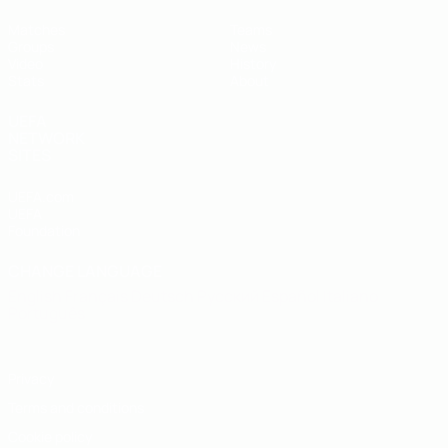
Matches
Teams
Groups
News
Video
History
Stats
About
UEFA
NETWORK
SITES
UEFA.com
UEFA
Foundation
CHANGE LANGUAGE
English
Français
Deutsch
Русский
Español
Italiano
Português
Privacy
Terms and conditions
Cookie policy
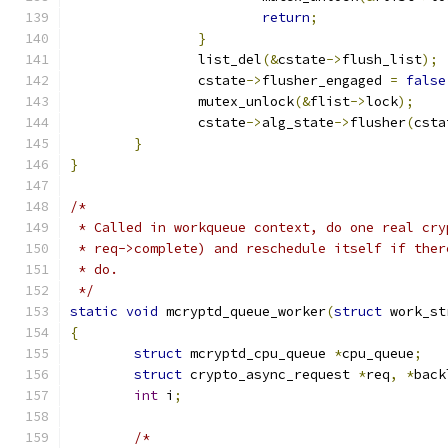
return
;
}
		list_del
(&
cstate
->
flush_list
);
		cstate
->
flusher_engaged 
=
false
		mutex_unlock
(&
flist
->
lock
);
		cstate
->
alg_state
->
flusher
(
csta
}
}
/*
 * Called in workqueue context, do one real cry
 * req->complete) and reschedule itself if ther
 * do.
 */
static
void
 mcryptd_queue_worker
(
struct
 work_st
{
struct
 mcryptd_cpu_queue 
*
cpu_queue
;
struct
 crypto_async_request 
*
req
,
*
back
int
 i
;
/*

**Work required:** What is needed is an exact copy of every line from the one with "Terms and conditions" to the end of the listing above, with the pictures left out.

**Exercise solution:**
Terms and conditions
Cookie policy
return
;
}
		list_del
(&
cstate
->
flush_list
);
		cstate
->
flusher_engaged 
=
false
		mutex_unlock
(&
flist
->
lock
);
		cstate
->
alg_state
->
flusher
(
csta
}
}
/*
 * Called in workqueue context, do one real cry
 * req->complete) and reschedule itself if ther
 * do.
 */
static
void
 mcryptd_queue_worker
(
struct
 work_st
{
struct
 mcryptd_cpu_queue 
*
cpu_queue
;
struct
 crypto_async_request 
*
req
,
*
back
int
 i
;
/*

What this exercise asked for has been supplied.